WHAT IS REQUIRED: Repeat exactly, and only, the lines from the one containing "Статьи и интервью" through the last line of the data below.

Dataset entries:
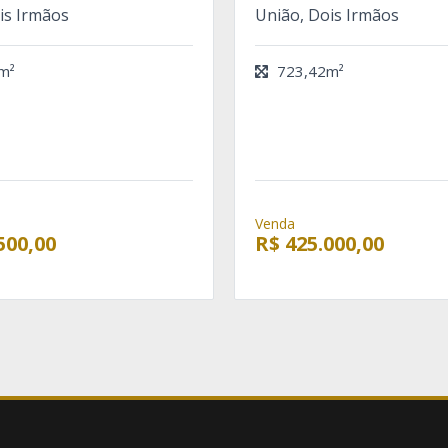
is Irmãos
União, Dois Irmãos
m²
723,42m²
Venda
500,00
R$ 425.000,00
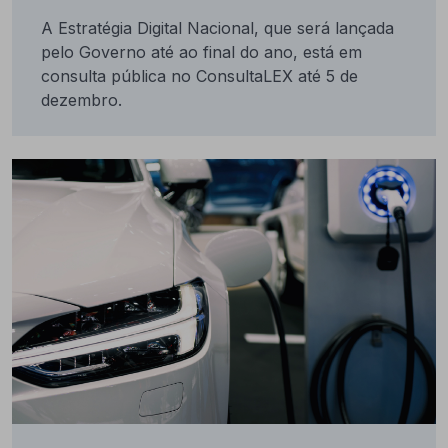
A Estratégia Digital Nacional, que será lançada
pelo Governo até ao final do ano, está em
consulta pública no ConsultaLEX até 5 de
dezembro.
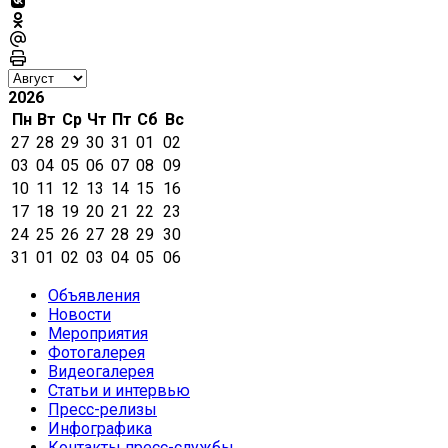
2026
Пн
Вт
Ср
Чт
Пт
Сб
Вс
27
28
29
30
31
01
02
03
04
05
06
07
08
09
10
11
12
13
14
15
16
17
18
19
20
21
22
23
24
25
26
27
28
29
30
31
01
02
03
04
05
06
Объявления
Новости
Мероприятия
Фотогалерея
Видеогалерея
Статьи и интервью
Пресс-релизы
Инфографика
Контакты пресс-службы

ANSWER SECTION:
Статьи и интервью
Пресс-релизы
Инфографика
Контакты пресс-службы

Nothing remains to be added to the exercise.